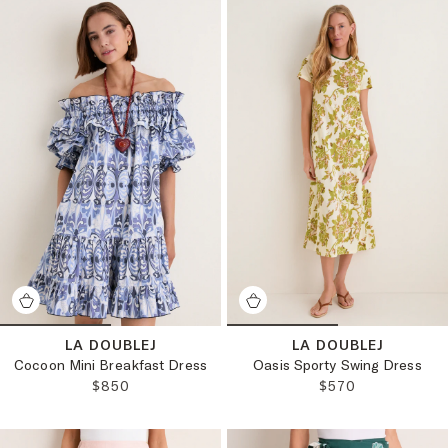
LA DOUBLEJ
LA DOUBLEJ
Cocoon Mini Breakfast Dress
Oasis Sporty Swing Dress
REGULAR PRICE:
REGULAR PRICE:
$850
$570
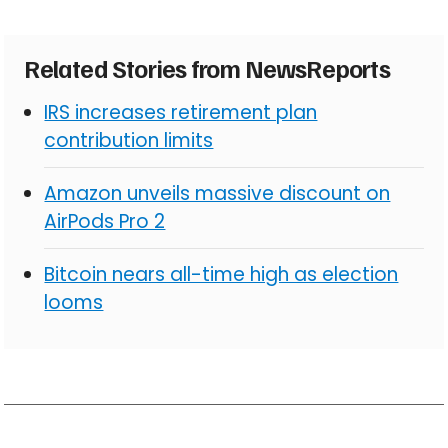
Related Stories from NewsReports
IRS increases retirement plan
contribution limits
Amazon unveils massive discount on
AirPods Pro 2
Bitcoin nears all-time high as election
looms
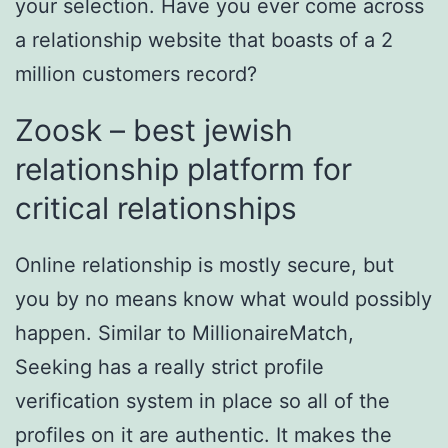
your selection. Have you ever come across
a relationship website that boasts of a 2
million customers record?
Zoosk – best jewish
relationship platform for
critical relationships
Online relationship is mostly secure, but
you by no means know what would possibly
happen. Similar to MillionaireMatch,
Seeking has a really strict profile
verification system in place so all of the
profiles on it are authentic. It makes the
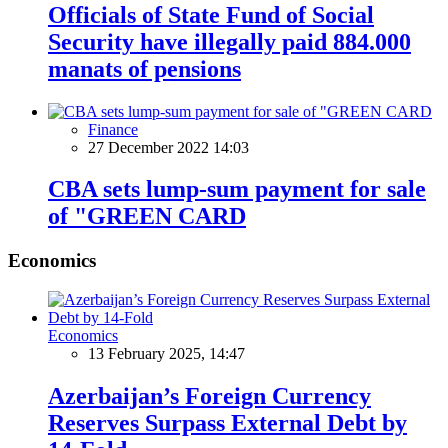
Officials of State Fund of Social
Security have illegally paid 884.000
manats of pensions
Finance
27 December 2022 14:03
CBA sets lump-sum payment for sale
of "GREEN CARD
Economics
Economics
13 February 2025, 14:47
Azerbaijan’s Foreign Currency
Reserves Surpass External Debt by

::::::::

■ EXERCISE AIM: Everything from the line containing "Officials of State Fund of Social" to the final line of the entries above should be output exactly, and nothing more.

■ RESULT OF THIS EXERCISE:
Officials of State Fund of Social
Security have illegally paid 884.000
manats of pensions
Finance
27 December 2022 14:03
CBA sets lump-sum payment for sale
of "GREEN CARD
Economics
Economics
13 February 2025, 14:47
Azerbaijan’s Foreign Currency
Reserves Surpass External Debt by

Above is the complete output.